Haha, so there begins my adventures, with a rather expensive purchase, the decision made 15 minutes before Barnes and Noble closed, with my sister and I attempting not to freak out. She chose the case for me (forced) and we walked out with big grins. I shook her hand, "Sorry, my hands are kind of sweaty," she said. "Adrenaline rush!" I clicked my heels in the parking lot and then shouted "What the fuck did I just do?" Luckily, I will no longer be lugging 8 books with me around the world.
So tomorrow at 4 PM I leave for the airport with full family in tow. I get on the plane around 8, get into London the next morning. Spend 10 hours there doing goodness knows what, get back on a plane and will find myself, exhausted, frazzled and probably kind of gross, in Israel at 5:30 in the morning. Quick time change explanation: I am 9 hours ahead of anybody in CO, 7 hours ahead of all you East Coasters. Then I'll have to figure out how to board and explain (without really knowing myself) how to get to Hebrew University's campus. I will register, get my room assignment, settle down and...What the future brings, nobody knows!
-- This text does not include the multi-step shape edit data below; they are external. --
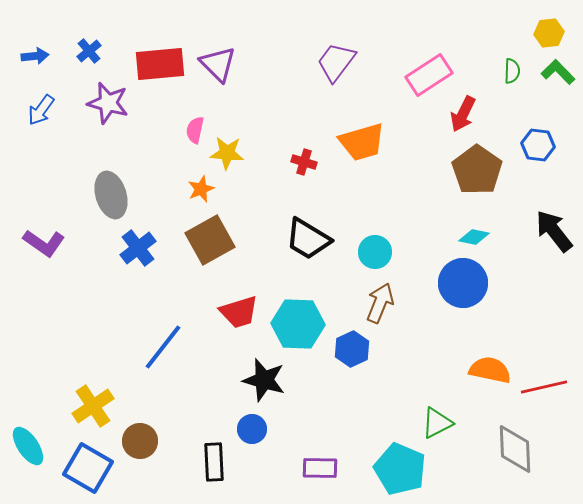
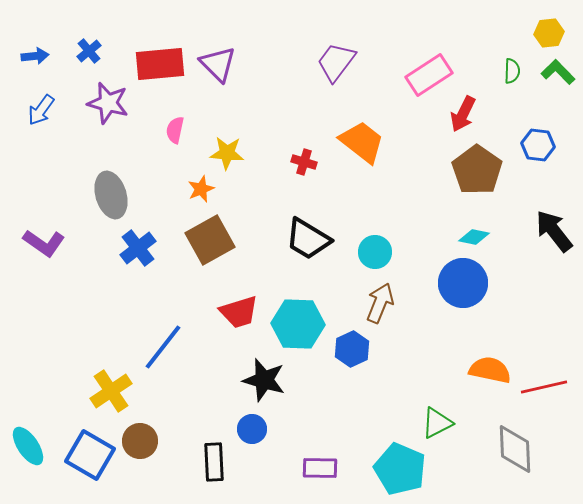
pink semicircle at (195, 130): moved 20 px left
orange trapezoid at (362, 142): rotated 126 degrees counterclockwise
yellow cross at (93, 406): moved 18 px right, 15 px up
blue square at (88, 468): moved 2 px right, 13 px up
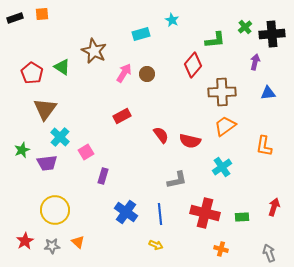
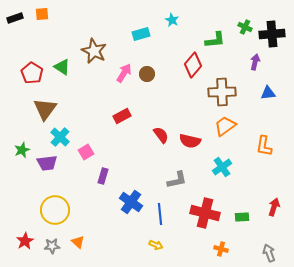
green cross at (245, 27): rotated 24 degrees counterclockwise
blue cross at (126, 212): moved 5 px right, 10 px up
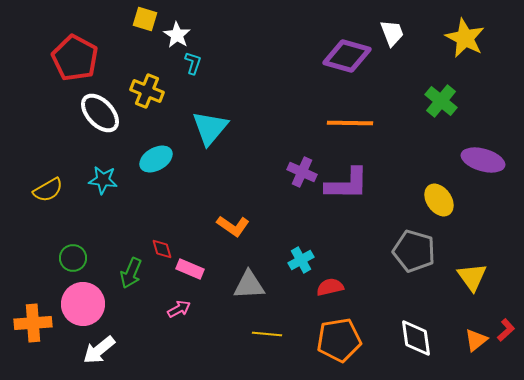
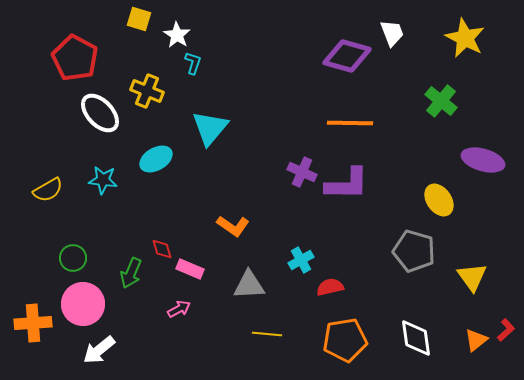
yellow square: moved 6 px left
orange pentagon: moved 6 px right
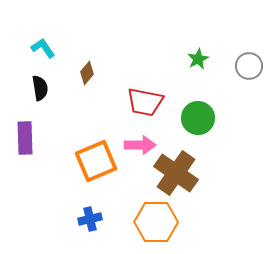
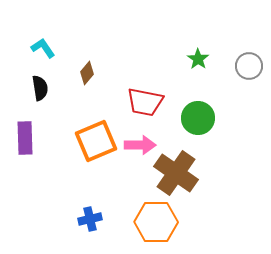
green star: rotated 10 degrees counterclockwise
orange square: moved 20 px up
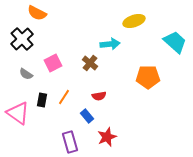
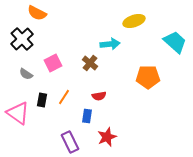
blue rectangle: rotated 48 degrees clockwise
purple rectangle: rotated 10 degrees counterclockwise
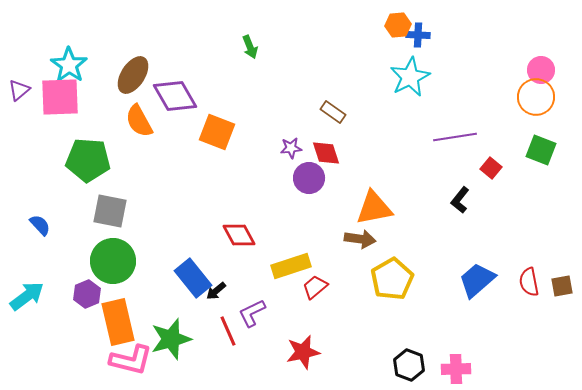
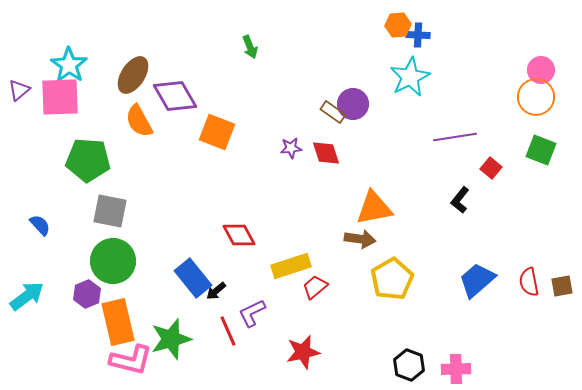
purple circle at (309, 178): moved 44 px right, 74 px up
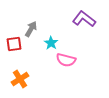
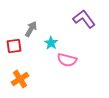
purple L-shape: rotated 15 degrees clockwise
red square: moved 2 px down
pink semicircle: moved 1 px right
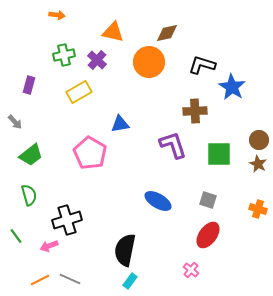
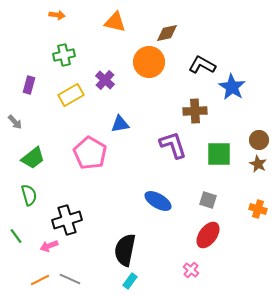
orange triangle: moved 2 px right, 10 px up
purple cross: moved 8 px right, 20 px down
black L-shape: rotated 12 degrees clockwise
yellow rectangle: moved 8 px left, 3 px down
green trapezoid: moved 2 px right, 3 px down
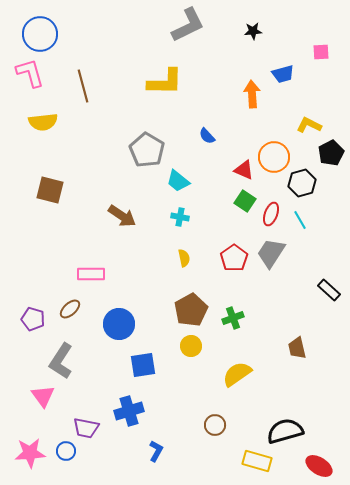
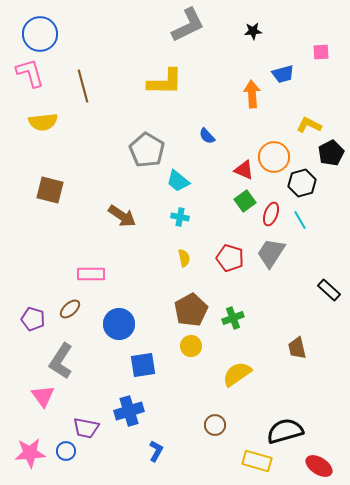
green square at (245, 201): rotated 20 degrees clockwise
red pentagon at (234, 258): moved 4 px left; rotated 20 degrees counterclockwise
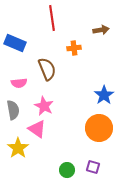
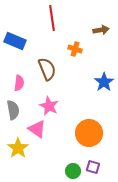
blue rectangle: moved 2 px up
orange cross: moved 1 px right, 1 px down; rotated 24 degrees clockwise
pink semicircle: rotated 77 degrees counterclockwise
blue star: moved 13 px up
pink star: moved 5 px right
orange circle: moved 10 px left, 5 px down
green circle: moved 6 px right, 1 px down
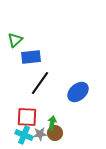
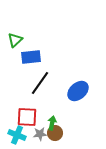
blue ellipse: moved 1 px up
cyan cross: moved 7 px left
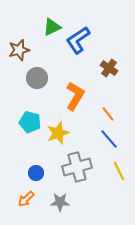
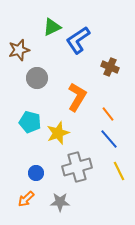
brown cross: moved 1 px right, 1 px up; rotated 12 degrees counterclockwise
orange L-shape: moved 2 px right, 1 px down
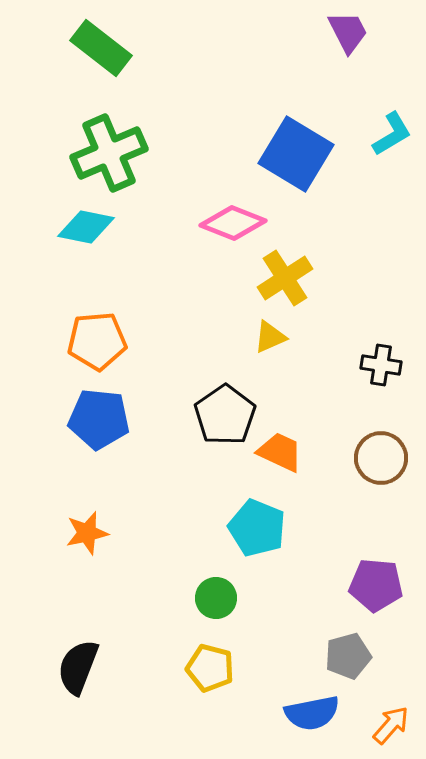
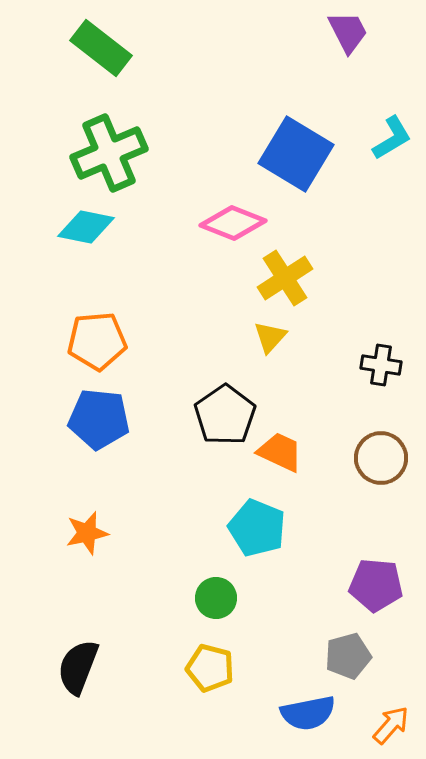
cyan L-shape: moved 4 px down
yellow triangle: rotated 24 degrees counterclockwise
blue semicircle: moved 4 px left
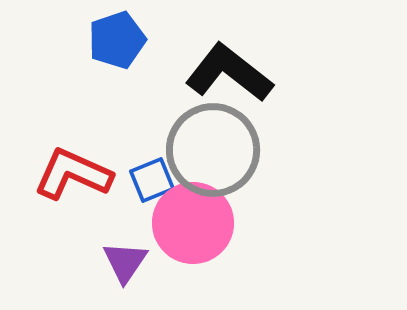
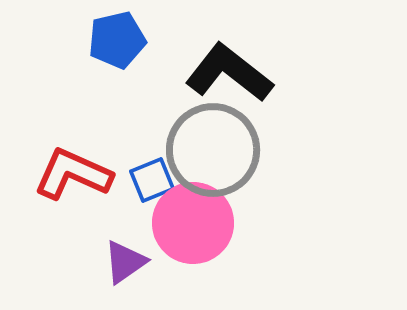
blue pentagon: rotated 6 degrees clockwise
purple triangle: rotated 21 degrees clockwise
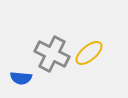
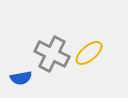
blue semicircle: rotated 15 degrees counterclockwise
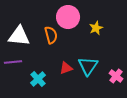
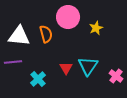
orange semicircle: moved 5 px left, 1 px up
red triangle: rotated 40 degrees counterclockwise
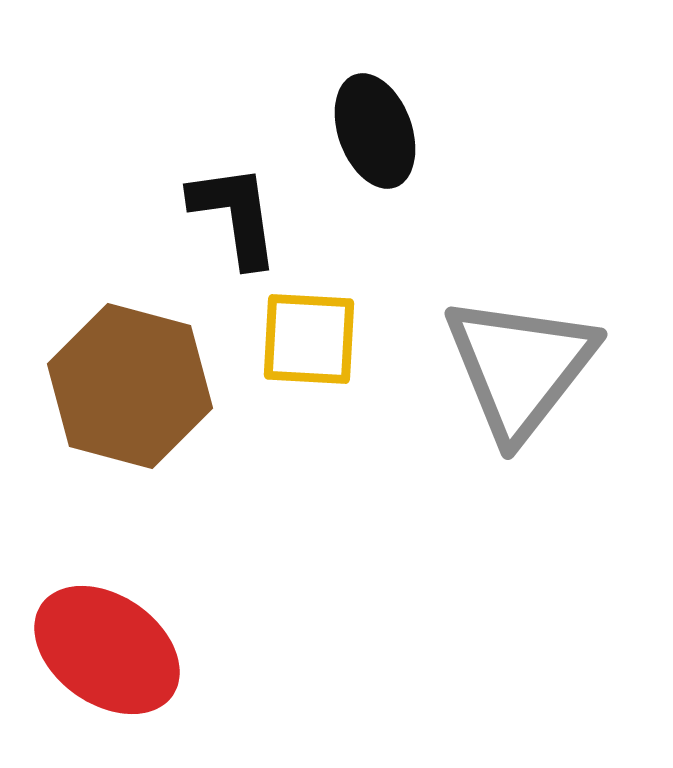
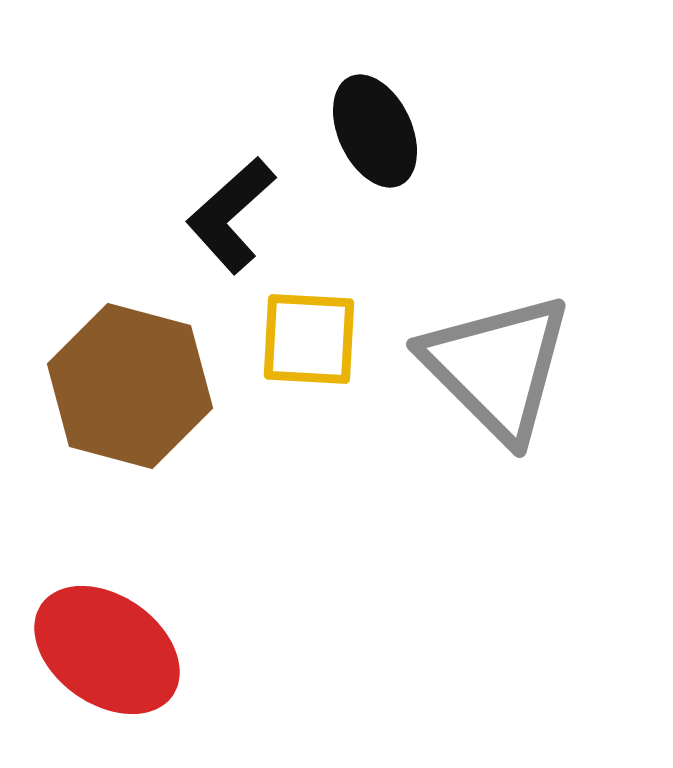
black ellipse: rotated 5 degrees counterclockwise
black L-shape: moved 4 px left; rotated 124 degrees counterclockwise
gray triangle: moved 23 px left; rotated 23 degrees counterclockwise
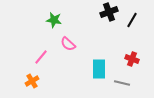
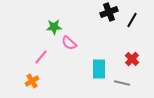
green star: moved 7 px down; rotated 14 degrees counterclockwise
pink semicircle: moved 1 px right, 1 px up
red cross: rotated 24 degrees clockwise
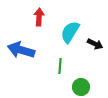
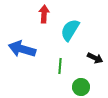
red arrow: moved 5 px right, 3 px up
cyan semicircle: moved 2 px up
black arrow: moved 14 px down
blue arrow: moved 1 px right, 1 px up
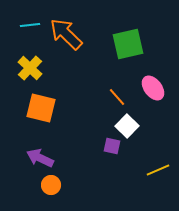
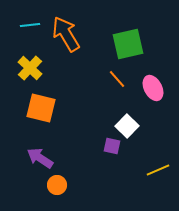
orange arrow: rotated 15 degrees clockwise
pink ellipse: rotated 10 degrees clockwise
orange line: moved 18 px up
purple arrow: rotated 8 degrees clockwise
orange circle: moved 6 px right
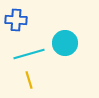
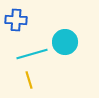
cyan circle: moved 1 px up
cyan line: moved 3 px right
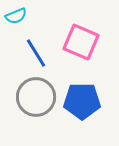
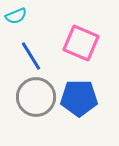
pink square: moved 1 px down
blue line: moved 5 px left, 3 px down
blue pentagon: moved 3 px left, 3 px up
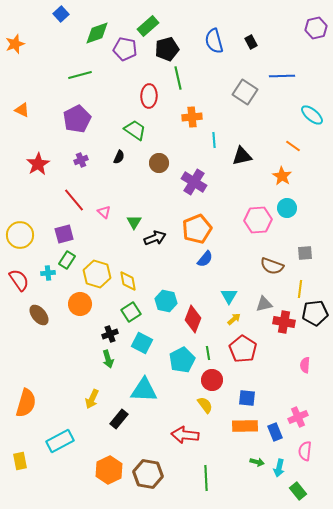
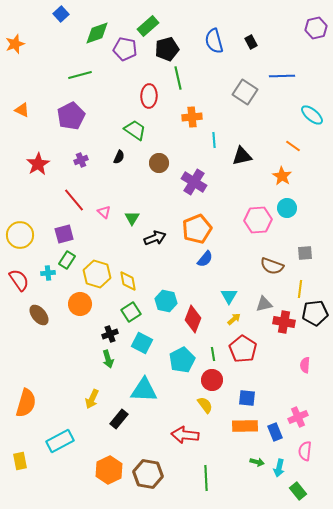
purple pentagon at (77, 119): moved 6 px left, 3 px up
green triangle at (134, 222): moved 2 px left, 4 px up
green line at (208, 353): moved 5 px right, 1 px down
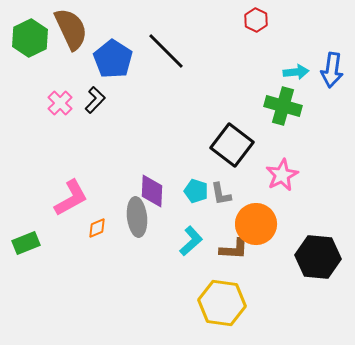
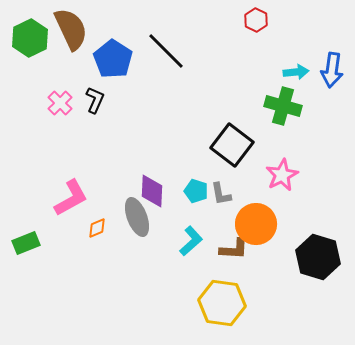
black L-shape: rotated 20 degrees counterclockwise
gray ellipse: rotated 15 degrees counterclockwise
black hexagon: rotated 12 degrees clockwise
My program works like this: I take 2 religion-focused classes at Rothberg International School, which is part of Hebrew University in Jerusalem. I will also take Hebrew. Everyday, I will board a bus for half an hour to head across town to the Jerusalem Academy of Music and Dance, where I will be taking 2 dance classes of my choice. I speak basically no Hebrew (although I can ask for a beer, no, beer, not wine, please. Thank you very much), have very little idea what I'm getting myself into and have never been away from home this long. I am simultaneously ecstatic and vaguely nauseous. Adventure, hi-ho!